Finite cyclic semirings with semilattice additive operation defined by two-generated ideal of natural numbers

The article deals with finite cyclic semirings with a semilattice addition which are defined as finite cyclic multiplicative monoids $\langle S, \cdot \rangle$ with an operation of addition $(+)$ such that the algebraic structure $\langle S, + \rangle$ is an upper semilattice and laws of distributivity of multiplication over addition are satisfied.
The structure of finite cyclic semirings with a semilattice additive operation defined by a two-generated semiring of nonnegative integers is described.
The result of the work is a theorem about a structure of cyclic semirings with the semilattice additive operation defined by a two-generated ideal of non-negative numbers. This fact, in particular, allows to calculate the number of cyclic semirings corresponding to each two-generated ideal of non-negative integers.
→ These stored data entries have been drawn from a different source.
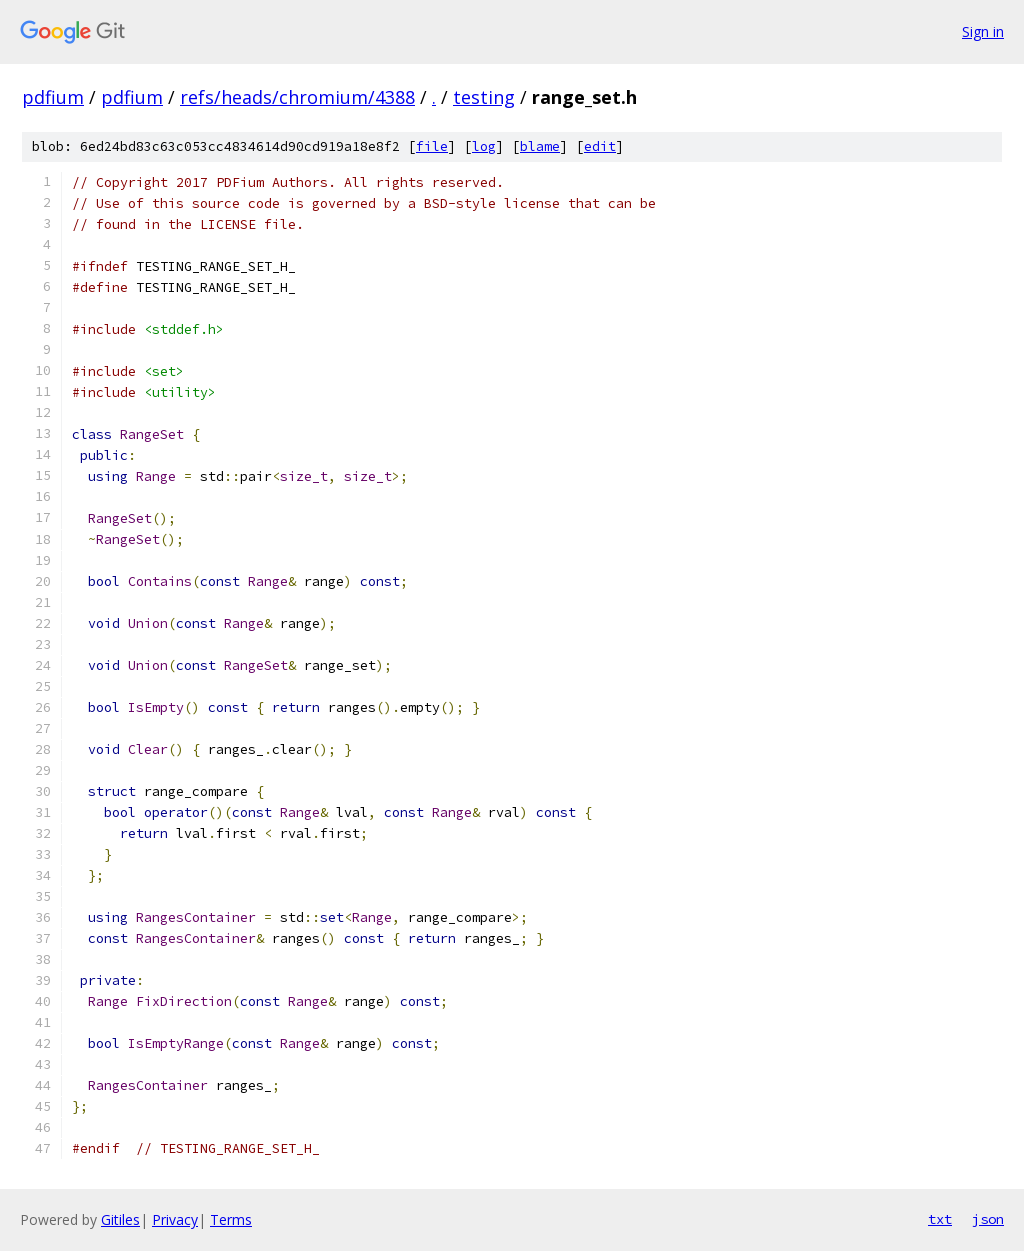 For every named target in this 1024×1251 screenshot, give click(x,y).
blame (540, 146)
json (988, 1219)
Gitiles (120, 1219)
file (432, 146)
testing (484, 97)
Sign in (983, 31)
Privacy (175, 1219)
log (484, 146)
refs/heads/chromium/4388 (297, 97)
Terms (231, 1219)
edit (600, 146)
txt (940, 1219)
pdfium (53, 97) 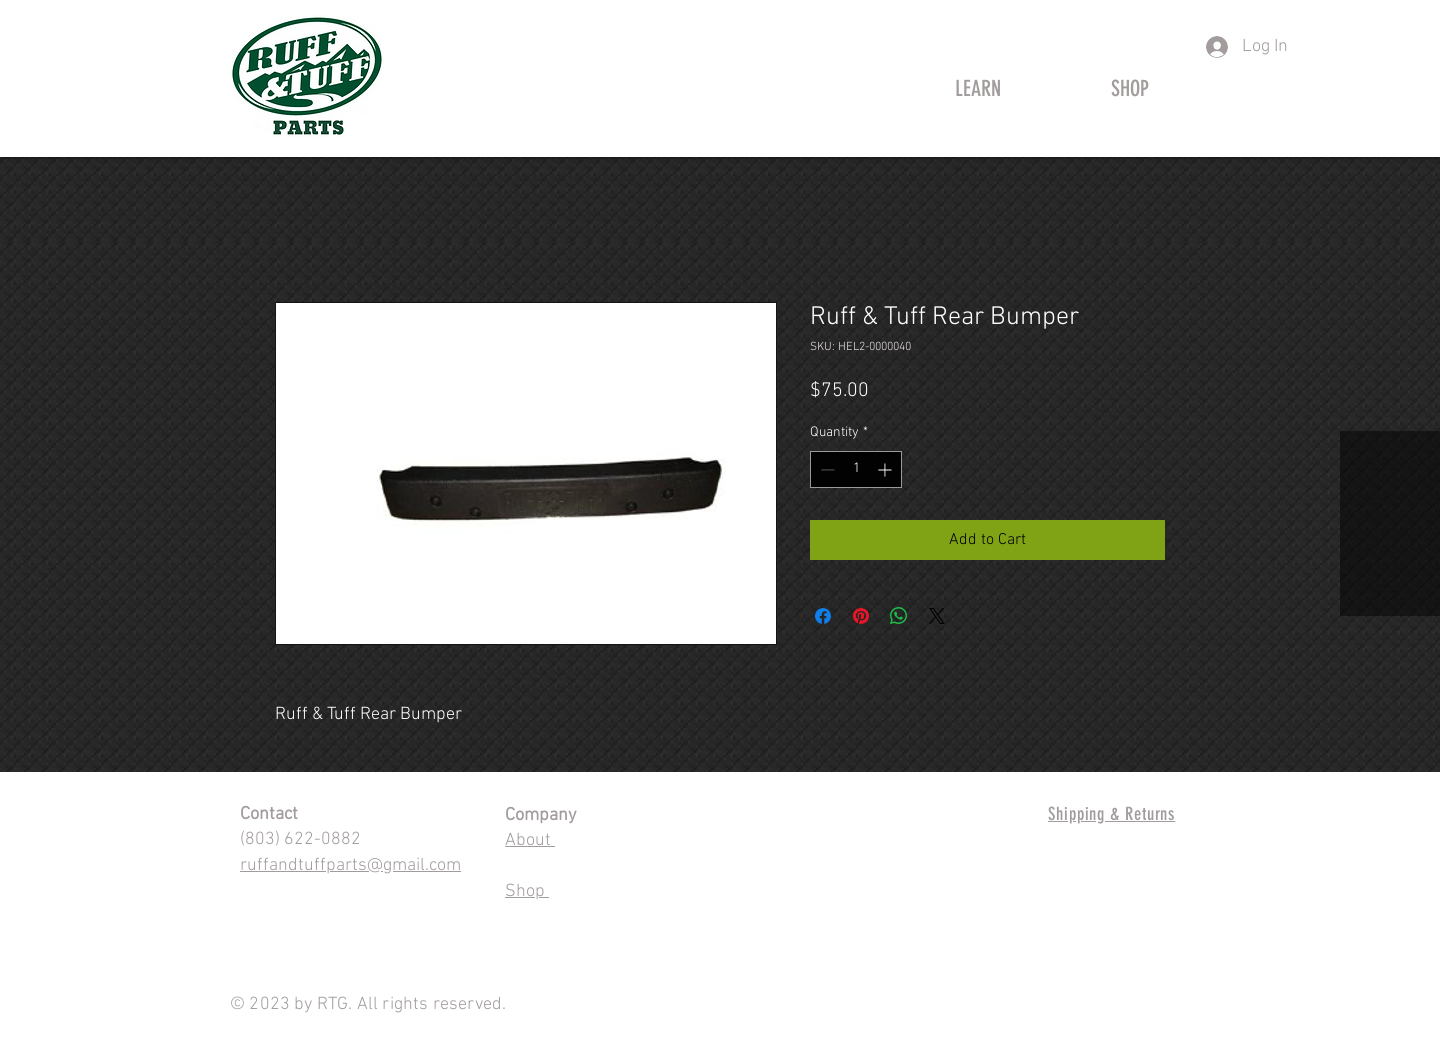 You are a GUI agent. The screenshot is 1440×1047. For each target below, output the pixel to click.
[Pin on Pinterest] (861, 616)
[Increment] (886, 469)
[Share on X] (937, 616)
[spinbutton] (856, 469)
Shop (527, 891)
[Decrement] (825, 469)
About (530, 840)
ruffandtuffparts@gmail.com (350, 865)
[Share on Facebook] (823, 616)
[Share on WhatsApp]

The method of ideals of a semiring of nonnegative integers is used in the article. Some properties of ideals of semirings of nonnegative integers determining the structure of finite cyclic semirings are obtained.
This work complements the research of E. M. Vechtomova and I. V. Orlova where the structure of finite cyclic semirings with idempotent noncommutative addition is described in terms of cyclic semifields and finite cyclic semirings with semilattice addition.